A galvanometer of resistance $$100\Omega$$ when connected in series with $$400\Omega$$ measures a voltage of upto $$10$$ V. The value of resistance required to convert the galvanometer into ammeter to read upto $$10$$ A is $$x \times 10^{-2} \Omega$$. The value of $$x$$ is :

We are given a galvanometer of resistance $$G = 100 \, \Omega$$ that, when connected in series with a resistance of $$400 \, \Omega$$, measures a voltage of up to $$10$$ V.

The full-scale deflection current of the galvanometer, $$I_g$$, can be found as follows.

When the galvanometer is used as a voltmeter with a series resistance $$R_s = 400 \, \Omega$$, the total resistance in the circuit is:

$$R_{total} = G + R_s = 100 + 400 = 500 \, \Omega$$

Using Ohm's law, the full-scale deflection current is:

$$I_g = \frac{V}{R_{total}} = \frac{10}{500} = 0.02 \text{ A}$$

To convert a galvanometer into an ammeter, a low resistance (called a shunt, $$S$$) is connected in parallel with the galvanometer. The shunt diverts most of the current, allowing only $$I_g$$ to pass through the galvanometer. The formula for the shunt resistance is:

$$S = \frac{I_g \cdot G}{I - I_g}$$

This comes from the condition that the voltage across the galvanometer equals the voltage across the shunt: $$I_g \cdot G = (I - I_g) \cdot S$$.
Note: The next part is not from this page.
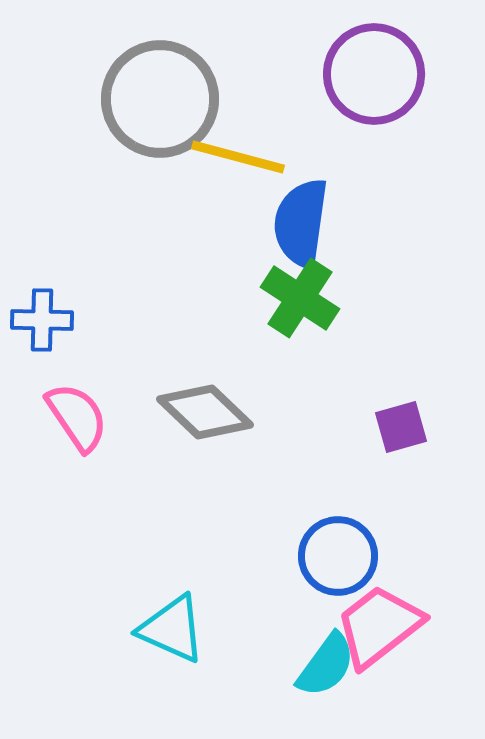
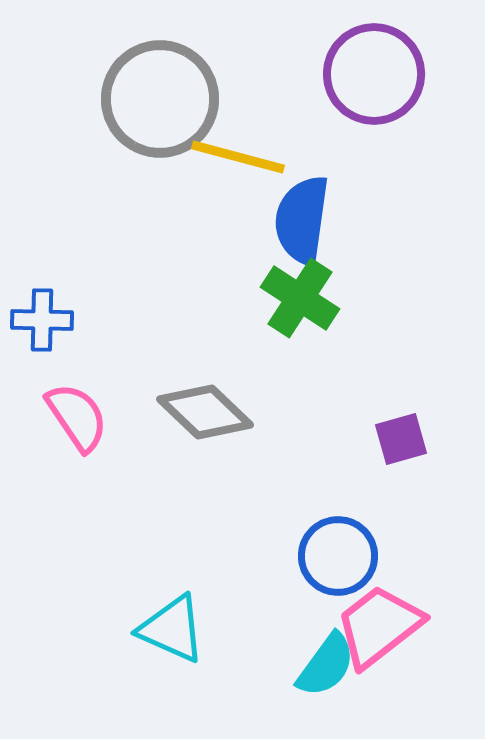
blue semicircle: moved 1 px right, 3 px up
purple square: moved 12 px down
Here, $$I = 10$$ A (the desired full-scale reading of the ammeter), $$I_g = 0.02$$ A, and $$G = 100 \, \Omega$$:

$$S = \frac{0.02 \times 100}{10 - 0.02} = \frac{2}{9.98} \approx 0.2004 \, \Omega$$

Expressed in the required form, $$S \approx 0.2 \, \Omega = 20 \times 10^{-2} \, \Omega$$.

Therefore, $$x = 20$$.

The correct answer is Option (3): 20.